3. L’application de ces dispositions est subordonnée à la condition que la société absorbante s’engage, dans l’acte de fusion, à respecter les prescriptions suivantes :

[...]

b.

Elle doit se substituer à la société absorbée pour la réintégration des résultats dont la prise en compte avait été différée pour l’imposition de cette dernière ;

c.

Elle doit calculer les plus-values réalisées ultérieurement à l’occasion de la cession des immobilisations non amortissables qui lui sont apportées d’après la valeur qu’elles avaient, du point de vue fiscal, dans les écritures de la société absorbée ;

d.

Elle doit réintégrer dans ses bénéfices imposables les plus-values dégagées lors de l’apport des biens amortissables [...] ».

10

L’article 210 B, paragraphe 3, de ce code prévoit :

« [...] L’agrément est délivré lorsque, compte tenu des éléments faisant l’objet de l’apport :

a.

L’opération est justifiée par un motif économique, se traduisant notamment par l’exercice par la société bénéficiaire de l’apport d’une activité autonome ou l’amélioration des structures, ainsi que par une association entre les parties ;

b.

L’opération n’a pas comme objectif principal ou comme un de ses objectifs principaux la fraude ou l’évasion fiscales ;

c.

Les modalités de l’opération permettent d’assurer l’imposition future des plus-values mises en sursis d’imposition. »

11

Selon la juridiction de renvoi, l’article 210 C du CGI assure la transposition en droit interne de la directive 90/434. Cet article énonce :

« 1. Les dispositions des articles 210 A et 210 В s’appliquent aux opérations auxquelles participent exclusivement des personnes morales ou organismes passibles de l’impôt sur les sociétés.

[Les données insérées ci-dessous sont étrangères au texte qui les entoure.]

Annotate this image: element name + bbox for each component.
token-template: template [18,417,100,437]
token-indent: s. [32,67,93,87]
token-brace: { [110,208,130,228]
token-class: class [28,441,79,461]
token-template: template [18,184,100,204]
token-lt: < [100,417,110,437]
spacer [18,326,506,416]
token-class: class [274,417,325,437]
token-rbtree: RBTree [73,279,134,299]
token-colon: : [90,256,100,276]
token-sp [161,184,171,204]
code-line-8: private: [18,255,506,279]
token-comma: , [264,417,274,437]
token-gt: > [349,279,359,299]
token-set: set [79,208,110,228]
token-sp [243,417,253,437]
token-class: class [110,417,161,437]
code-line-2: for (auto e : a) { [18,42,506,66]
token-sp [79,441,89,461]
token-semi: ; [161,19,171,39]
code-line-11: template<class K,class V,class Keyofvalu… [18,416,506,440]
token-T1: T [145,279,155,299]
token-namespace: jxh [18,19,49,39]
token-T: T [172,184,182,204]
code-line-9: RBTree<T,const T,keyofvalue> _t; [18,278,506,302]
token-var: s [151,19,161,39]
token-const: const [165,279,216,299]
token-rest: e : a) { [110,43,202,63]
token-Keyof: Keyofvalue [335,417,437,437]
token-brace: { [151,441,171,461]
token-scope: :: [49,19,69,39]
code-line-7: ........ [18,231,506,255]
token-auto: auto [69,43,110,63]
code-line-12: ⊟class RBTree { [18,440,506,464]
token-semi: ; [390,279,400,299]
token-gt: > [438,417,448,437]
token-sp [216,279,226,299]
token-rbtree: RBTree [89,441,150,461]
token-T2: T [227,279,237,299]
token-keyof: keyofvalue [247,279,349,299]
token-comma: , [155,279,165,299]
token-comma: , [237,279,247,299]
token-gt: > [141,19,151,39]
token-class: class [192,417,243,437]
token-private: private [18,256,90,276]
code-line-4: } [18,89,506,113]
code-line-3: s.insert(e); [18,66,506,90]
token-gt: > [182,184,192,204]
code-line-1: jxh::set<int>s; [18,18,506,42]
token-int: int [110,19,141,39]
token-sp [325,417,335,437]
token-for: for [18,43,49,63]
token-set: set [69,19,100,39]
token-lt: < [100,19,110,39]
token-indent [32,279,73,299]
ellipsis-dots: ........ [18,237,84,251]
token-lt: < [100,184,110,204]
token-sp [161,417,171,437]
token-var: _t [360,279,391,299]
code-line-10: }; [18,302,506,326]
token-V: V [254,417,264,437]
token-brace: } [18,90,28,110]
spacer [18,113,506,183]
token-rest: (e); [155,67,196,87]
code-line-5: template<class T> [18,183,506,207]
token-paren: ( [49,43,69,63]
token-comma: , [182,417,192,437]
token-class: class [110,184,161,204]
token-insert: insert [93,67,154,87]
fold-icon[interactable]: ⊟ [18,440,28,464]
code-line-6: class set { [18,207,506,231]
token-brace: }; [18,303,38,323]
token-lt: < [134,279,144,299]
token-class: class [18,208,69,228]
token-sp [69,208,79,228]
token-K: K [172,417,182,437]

2. Ces dispositions ne sont applicables aux apports faits à des personnes morales étrangères par des personnes morales françaises que si ces apports ont été préalablement agréés dans les conditions prévues au 3 de l’article 210 В. »

Le litige au principal et les questions préjudicielles

12

Le 26 novembre 2004, Cairnbulg, société de droit français, a fait l’objet d’une opération de dissolution sans liquidation de la part et au profit de son associé unique, Euro Park, société de droit luxembourgeois. À cette occasion, Cairnbulg a opté, dans sa déclaration de résultats souscrite, le 25 janvier 2005, au titre de l’exercice clos le 26 novembre 2004, pour le régime spécial des fusions prévu aux articles 210 A et suivants du CGI. Elle n’a, par conséquent, pas soumis à l’impôt sur les sociétés les plus-values nettes et les profits dégagés sur les actifs dont elle avait fait apport à Euro Park.

13

Par acte notarié du 19...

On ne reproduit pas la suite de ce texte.